Forum ini juga dihadiri oleh sejumlah pemimpin daerah, antara lain: Darma Wijaya, Bupati Serdang Bedagai, Maya Hasmita, Bupati Labuhanbatu, Baharudin Siagian, Bupati Batu Bara, bersama pejabat lokal lainnya dan perwakilan Forkopimda Sumatera Utara (Forum Koordinasi Pimpinan Daerah). Hasan menekankan pentingnya menyelaraskan pandangan di semua tingkatan pemerintahan untuk memastikan implementasi lancar dan terkoordinasi dari program-program prioritas nasional.
Hasan menjelaskan bahwa agenda kebijakan Presiden Prabowo tidak bersifat improvisasi tetapi didasarkan pada perencanaan jangka panjang yang telah disusun sejak satu dekade lalu.

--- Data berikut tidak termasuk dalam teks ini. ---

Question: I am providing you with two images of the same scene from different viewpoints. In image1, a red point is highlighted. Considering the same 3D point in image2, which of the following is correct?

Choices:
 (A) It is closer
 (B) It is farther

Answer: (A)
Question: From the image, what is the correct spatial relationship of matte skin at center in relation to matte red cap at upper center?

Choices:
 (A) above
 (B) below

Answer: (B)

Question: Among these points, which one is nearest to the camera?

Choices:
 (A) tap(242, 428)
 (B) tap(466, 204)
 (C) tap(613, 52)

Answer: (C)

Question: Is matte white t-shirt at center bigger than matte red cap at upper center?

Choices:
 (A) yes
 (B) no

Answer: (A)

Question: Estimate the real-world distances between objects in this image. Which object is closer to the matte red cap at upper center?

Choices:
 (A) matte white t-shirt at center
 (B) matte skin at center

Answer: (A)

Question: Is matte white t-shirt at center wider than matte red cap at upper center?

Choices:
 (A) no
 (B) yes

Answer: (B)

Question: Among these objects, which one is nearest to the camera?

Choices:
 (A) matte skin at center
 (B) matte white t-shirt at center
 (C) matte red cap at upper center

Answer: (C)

Inisiatif unggulan seperti Program Makanan Bergizi Gratis (MBG) merupakan hasil dari visi yang matang dan jangka panjang, yang saat ini sedang diimplementasikan di lebih dari 109 negara. Hasan mengajak semua pihak untuk berkontribusi dalam percepatan program tersebut.

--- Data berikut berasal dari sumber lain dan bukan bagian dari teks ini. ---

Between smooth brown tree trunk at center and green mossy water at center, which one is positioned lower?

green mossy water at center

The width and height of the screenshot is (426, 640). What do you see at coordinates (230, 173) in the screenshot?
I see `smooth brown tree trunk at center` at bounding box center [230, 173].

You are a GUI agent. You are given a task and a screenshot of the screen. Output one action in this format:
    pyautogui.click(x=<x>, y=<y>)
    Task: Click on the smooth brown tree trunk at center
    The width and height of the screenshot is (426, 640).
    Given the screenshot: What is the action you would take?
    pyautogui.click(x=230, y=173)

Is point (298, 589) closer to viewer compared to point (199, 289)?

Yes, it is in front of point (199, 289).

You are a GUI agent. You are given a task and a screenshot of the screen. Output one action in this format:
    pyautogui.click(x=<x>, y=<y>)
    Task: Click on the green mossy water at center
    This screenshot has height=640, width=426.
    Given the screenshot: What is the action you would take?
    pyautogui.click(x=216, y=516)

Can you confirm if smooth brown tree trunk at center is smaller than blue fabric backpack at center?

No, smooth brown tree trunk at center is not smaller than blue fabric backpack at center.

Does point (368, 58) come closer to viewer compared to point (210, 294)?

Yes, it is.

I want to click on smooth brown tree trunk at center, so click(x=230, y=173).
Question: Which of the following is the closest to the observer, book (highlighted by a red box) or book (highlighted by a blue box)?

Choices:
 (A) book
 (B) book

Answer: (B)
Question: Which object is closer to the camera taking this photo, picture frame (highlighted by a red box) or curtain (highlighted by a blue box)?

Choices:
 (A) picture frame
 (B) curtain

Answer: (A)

Selain itu, forum ini juga menjadi platform bagi pemimpin daerah untuk menyampaikan umpan balik dan usulan langsung kepada perwakilan BGN mengenai program MBG. Hasan menekankan bahwa kolaborasi dan komunikasi langsung sangat penting untuk menghasilkan terobosan di lapangan. Dia juga mengingatkan peserta agar dapur SPPG (Unit Layanan Pemenuhan Gizi) dikelola dengan hati-hati demi mencapai tujuan program yang telah ditetapkan. Jika hasil masakan tidak enak dan tidak dimakan, itu dianggap sebagai pemborosan. Oleh karena itu, umpan balik sangat penting dalam pengembangan program ini.